Location
- Dalby, Darling Downs, Queensland Australia 27°10′17″S 151°16′02″E﻿ / ﻿27.17139°S 151.26722°E

Information
- Type: Independent secondary school
- Motto: Journey in Faith and Knowledge
- Religious affiliation: Catholicism
- Established: 2008; 18 years ago
- Oversight: Diocese of Toowoomba
- Principal: John Hegarty
- Years offered: Prep–12
- Gender: Co-educational
- Enrolment: c. 770 (2012)
- Campus: Rural Urban
- Colours: Black, white and red
- Website: www.dalby.catholic.edu.au/default.htm

= Our Lady of the Southern Cross College, Dalby =

Our Lady of the Southern Cross College is a systemic Roman Catholic co-educational secondary day school located in the town of Dalby, approximately 250 km northwest of Brisbane, Queensland, Australia.

==Overview==
Established in 2008, the college caters for students from preparatory to Year 12. It is the only Catholic school in Dalby and it also serves a large rural area and a number of small towns.
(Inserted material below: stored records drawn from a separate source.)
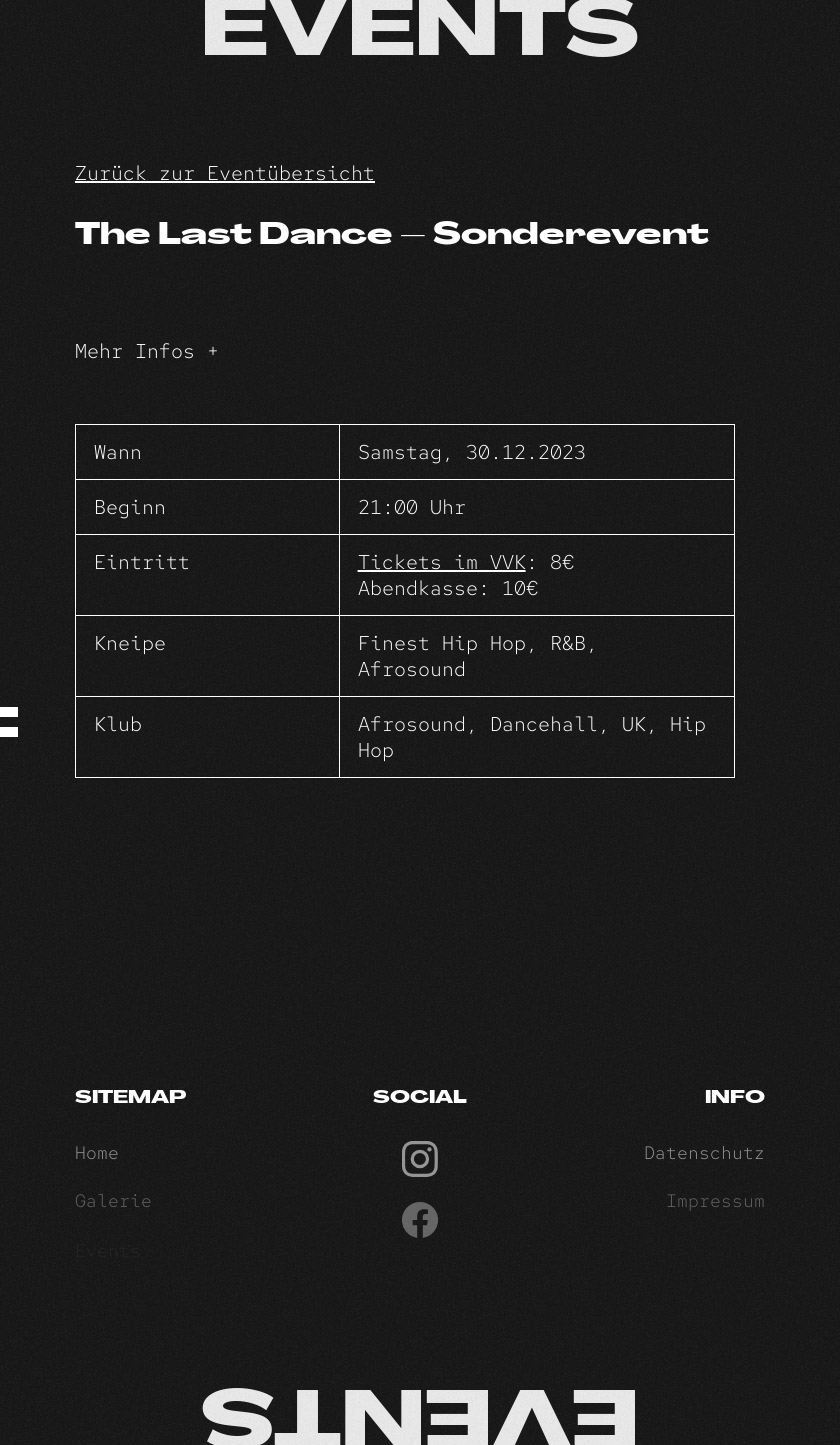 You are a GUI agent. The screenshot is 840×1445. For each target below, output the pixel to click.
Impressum (715, 1205)
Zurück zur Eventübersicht (225, 173)
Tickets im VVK (442, 562)
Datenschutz (704, 1156)
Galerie (113, 1205)
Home (97, 1156) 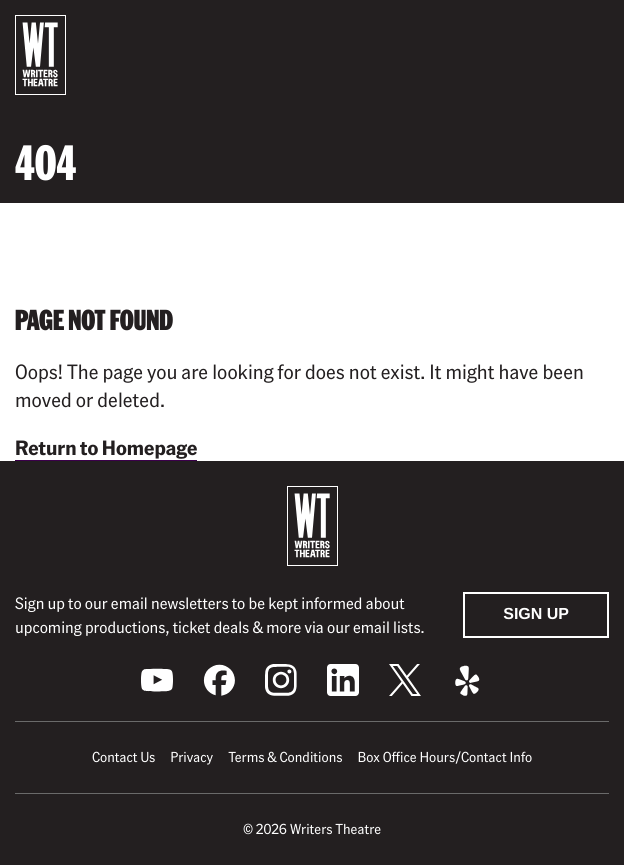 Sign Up (536, 614)
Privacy (191, 757)
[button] (593, 33)
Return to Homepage (106, 447)
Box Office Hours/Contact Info (445, 757)
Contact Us (123, 757)
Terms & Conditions (285, 757)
Prior to 2008, St Columba's school, established by the Sisters of Mercy in 1877, was the Catholic primary school for Dalby and St Mary's Catholic College, established by the Christian Brothers in 1962, was the Catholic secondary college for Dalby. In 2012 the enrolment was 770 students including 455 students in the Primary section of the college.